Related patterns	References to patterns that share similar contexts

Table 1: A pattern template for mobile agent-mediated e-business design patterns

The above pattern template includes a 'forces' component which is expected to be domain-dependent. As Coplien (1996) described, forces reveal the complexity of a problem, and are supposed to impact the proposed patterns in either a positive or a negative way. A good pattern design needs to encapsulate the forces as much as possible, and describes trade-offs that must be made as well. For this reason, some general 'forces' in the study domain need to be investigated before concrete design patterns are explored. In the following part, a number of global forces that are specific to the mobile agent-mediated e-business pattern design will be identified, where some come from mobile agent specification and others come from e-business system maintenance.

Market openness and service quality

One obvious advantage of employing the Internet lies in its openness--artificial boundaries between suppliers and buyers in the physical world become indistinct. Representatives from different locations could negotiate directly and carry out business activities locally. However, with more and more agents gathering at a specific online market, the market management problem appears which may lead to improved quality of services. On the one hand, the market operator is required to provide an open business environment for all the visiting agents to search for their preferred products and services. On the other hand, it is desirable for the market manager to help agents with similar interests to locate each other's business partners for group-trading and negotiation purpose. In other words, the market operator has to serve both the general agent visitors and some specific agent trading groups.

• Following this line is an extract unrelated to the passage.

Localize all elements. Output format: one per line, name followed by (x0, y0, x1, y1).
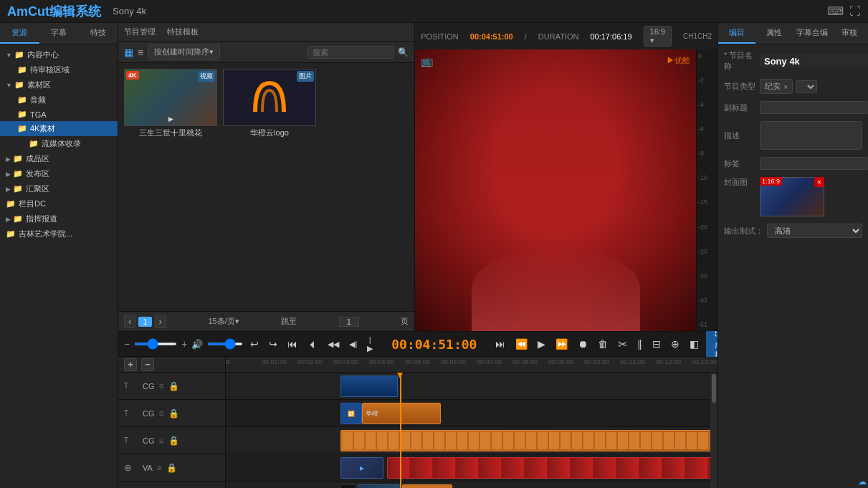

Free mobility and self-control capability

One of the major characteristics of a mobile agent is its capability of searching the Internet and visiting a set of remote hosts, according to a pre-defined itinerary. So it is possible, and desirable, to objectify a mobile agent's itinerary module to facilitate reuse. In a mobile agent-based e-business application, the major work of these shopping delegates is navigating among a number of remote vendors' sites and collecting product information for their owners. Therefore a mobile agent's pre-defined itinerary is always affected by the agent's business activity along the way. Incorporating a mobile agent's self-navigation capability with its business environment en route is a general solution for the mobile agent-based trading system design. The primary aim of such arrangement is to improve a mobile agent's adaptability in complicated market conditions while maintaining the reusability of its modularised navigation plan.

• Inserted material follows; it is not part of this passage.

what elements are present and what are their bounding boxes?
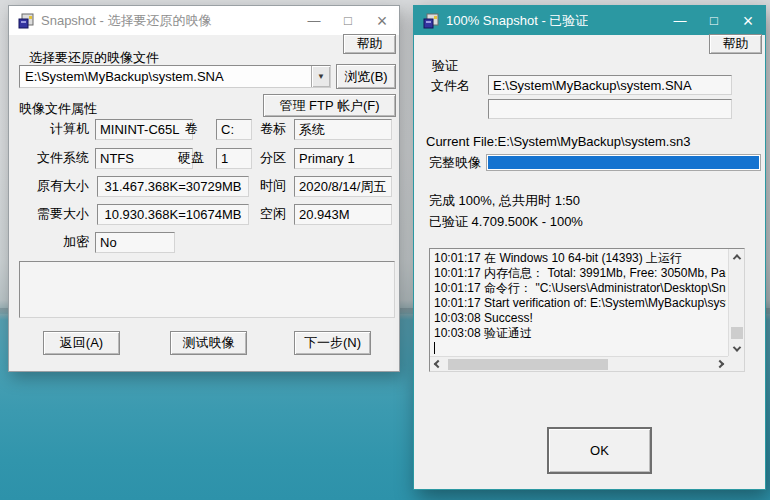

Remote delegation and effective management

Remote delegation is regarded as an important application of agent technology. A mobile agent might represent either a customer or a vendor to travel around the network performing a pre-defined task. The potential advantages of this application could be summarised as light-weight travelling, goal-oriented driven, disconnected operations. Nevertheless, there is still considerable reluctance to adopt mobile agents for such purposes. One major reason has been the security issues involved in allowing the relevant agent to visit remote hosts. A dishonest agent host may analyse a visiting agent's decision-making policy illegally and/or alter its carried information maliciously. Mobile agent protection against malicious hosts remains an open issue in the agent research community. Before this problem is fully addressed, an agent owner has to enhance its control over its child agent's behaviours remotely. One possible solution is to hide some vulnerable information from remote hosts and withdraw some decision-making functions from the travelling agent site to its home site. Admittedly, performance degradation is the major drawback that of this arrangement.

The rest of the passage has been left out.